Brown University, Providence, Providence, RI, USA.
Fondazione Policlinico Gemelli of Rome, Rome, Italy.
Oncologist. 2022 Dec 9;27(12):1058-1066. doi: 10.1093/oncolo/oyac188.
There is no clear standard of care for advanced/recurrent endometrial cancer (EC) following platinum-based therapy. Dostarlimab is approved for patients with mismatch repair-deficient (dMMR)/microsatellite instability-high (MSI-H) advanced/recurrent EC. This indirect treatment comparison (ITC) assessed dostarlimab efficacy and safety from the single-arm GARNET (NCT02715284) trial compared with doxorubicin from ZoptEC (NCT01767155).
Patient-level data and study variables from GARNET Cohort A1 (dMMR/MSI-H EC) and the ZoptEC doxorubicin control arm were merged. Patients were matched based on eligibility criteria (main analysis population). Safety population included all patients who received treatment. The primary efficacy comparison outcome, overall survival (OS), was calculated using a Cox proportional hazards model, with adjusted stabilized inverse probability of treatment weighting. Modified assessment-scheduled matching Kaplan--Meier analysis was used for progression-free survival (PFS) and time to deterioration (TTD) in quality of life (QoL).
In the main analysis population, median (95% CI) OS was not reached (NR; 18.0 months--NR) for dostarlimab (n = 92) and was 11.2 (10.0-13.1) months for doxorubicin (n = 233; HR: 0.41 [95% CI: 0.28-0.61]); median PFS was 12.2 (3.3-NR) and 4.9 (4.1-6.6) months, respectively. Median TTD in QoL was NR (2.5-NR; n = 61) and 4.5 (4.1-5.4; n = 188) months, respectively. Similar rates of adverse events (AEs, 11.6% vs 15.3%) and serious AEs (34.1% vs 30.1%) were observed with dostarlimab (n = 129) and doxorubicin (n = 249). Grade ≥3 AEs occurred in 48.1% vs 78.3%, respectively.

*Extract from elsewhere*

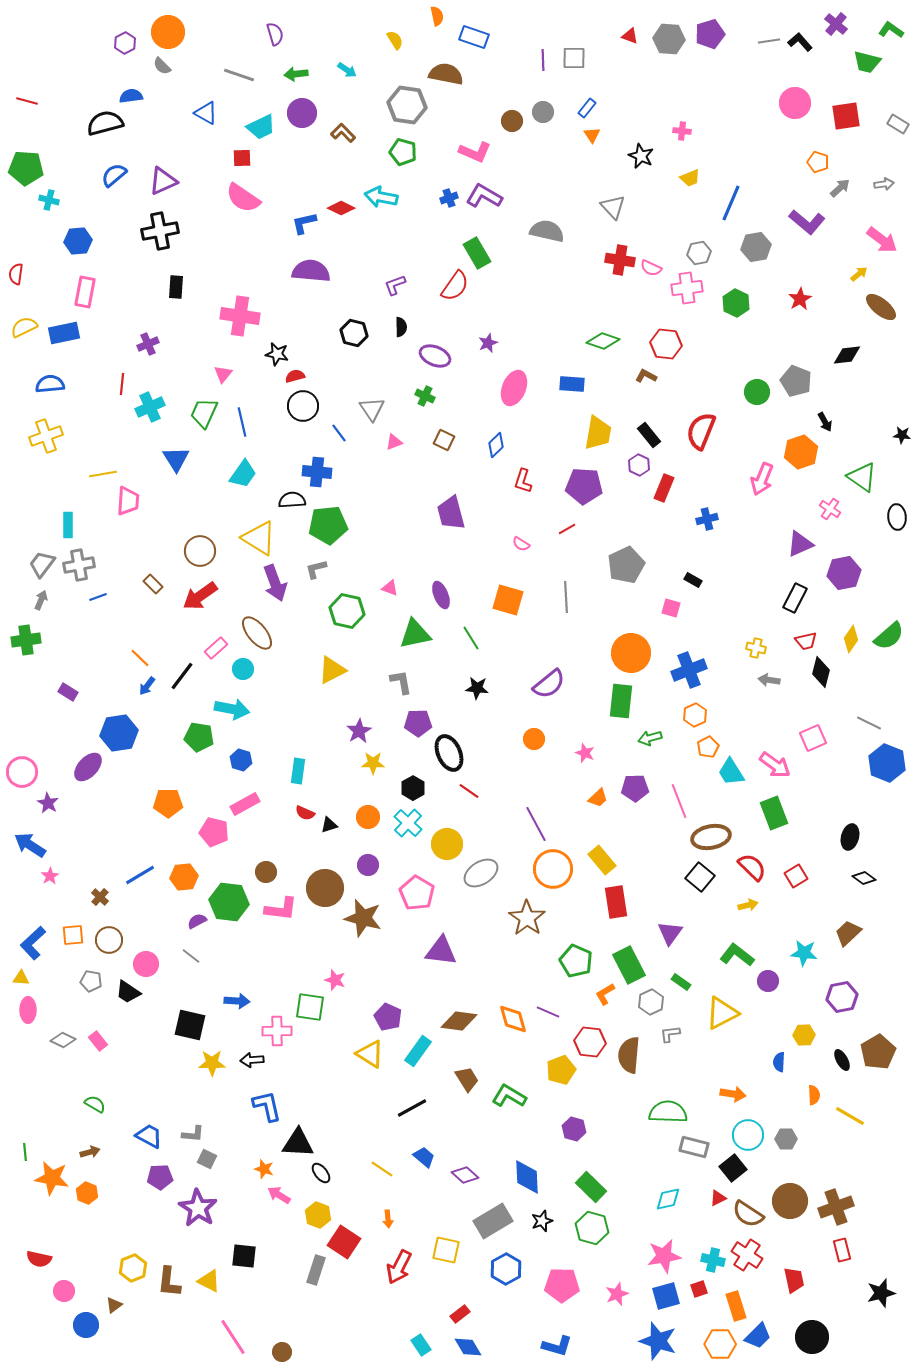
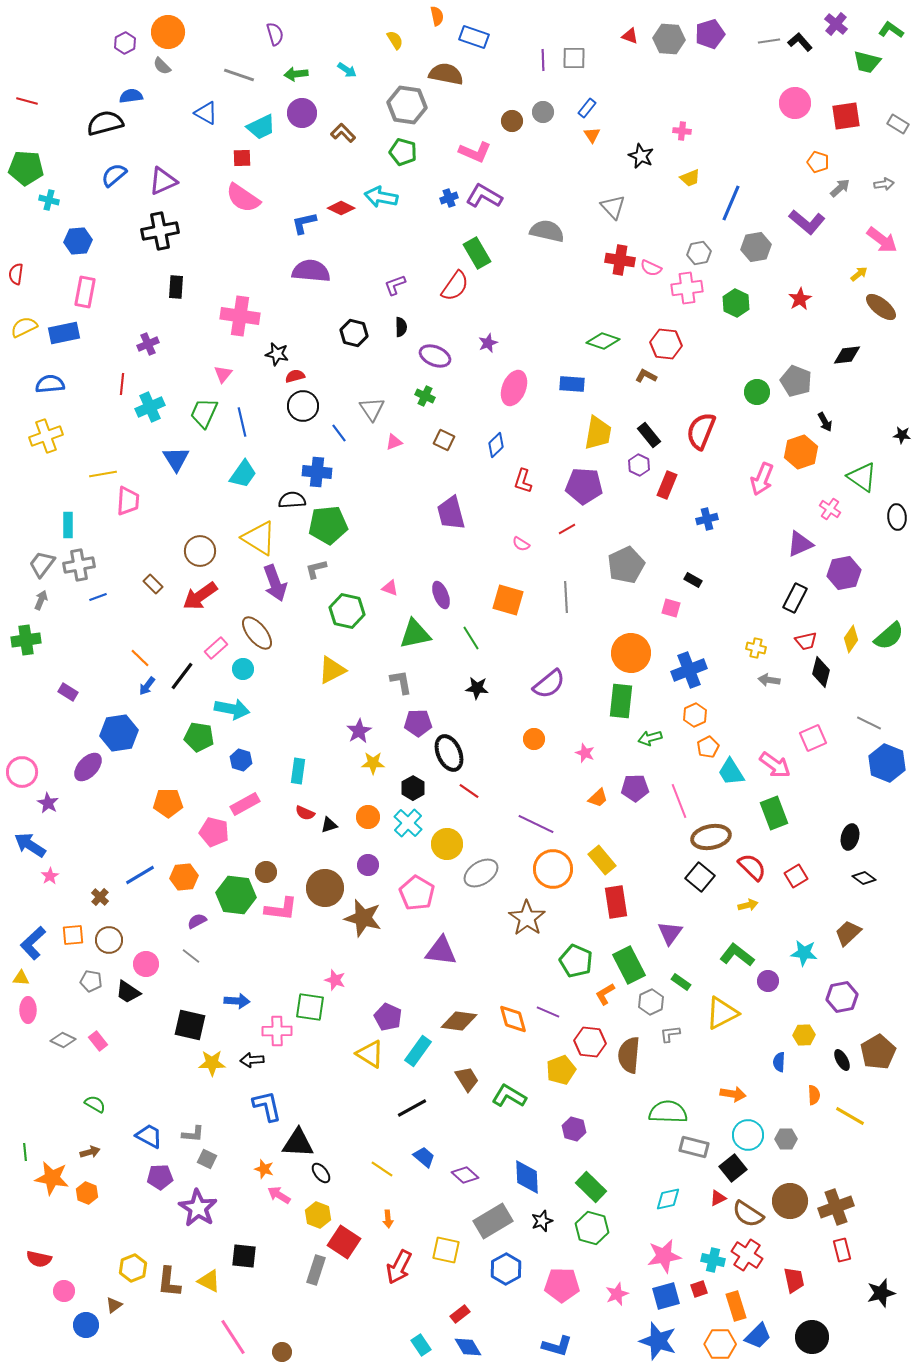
red rectangle at (664, 488): moved 3 px right, 3 px up
purple line at (536, 824): rotated 36 degrees counterclockwise
green hexagon at (229, 902): moved 7 px right, 7 px up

This ITC suggests a favorable benefit:risk profile for dostarlimab in patients with dMMR/MSI-H advanced/recurrent EC.
铂类治疗后晚期/复发性子宫内膜癌(EC)缺乏明确的护理标准。Dostarlimab 获批用于错配修复缺陷(dMMR)/微卫星高度不稳定(MSI-H)的晚期/复发性 EC 患者。这项间接治疗比较(ITC)评估了 Garnet (NCT02715284)试验中 dostarlimab 相对于 ZoptEC 多柔比星的疗效和安全性(NCT01767155)。
合并了 Garnet Cohort A1 (dMMR/MSI-H EC)和 ZoptEC 多柔比星对照组的患者水平数据和研究变量。根据合格标准(主要分析人群)对患者进行匹配。安全性人群包括所有接受治疗的患者。使用 Cox 比例风险模型计算主要疗效比较结果,即总生存期(OS),并进行调整稳定的逆概率治疗加权。用于无进展生存期(PFS)和生活质量(QoL)恶化时间(TTD)的改良评估预定匹配 Kaplan-Meier 分析。
在主要分析人群中,dostarlimab(n=92)的中位(95%CI)OS 未达到(NR;18.0 个月-NR),多柔比星(n=233)的中位 OS 为 11.2(10.0-13.1)个月(HR:0.41[95%CI:0.28-0.61]);中位 PFS 分别为 12.2(3.3-NR)和 4.9(4.1-6.6)个月。QoL 的中位 TTD 分别为 NR(2.5-NR;n=61)和 4.5(4.1-5.4;n=188)个月。Dostarlimab(n=129)和多柔比星(n=249)的不良事件(AE)发生率(11.6% vs 15.3%)和严重 AE 发生率(34.1% vs 30.1%)相似。分别有 48.1%和 78.3%的患者发生≥3 级 AE。
这项 ITC 表明,对于 dMMR/MSI-H 晚期/复发性 EC 患者,dostarlimab 具有有利的获益/风险比。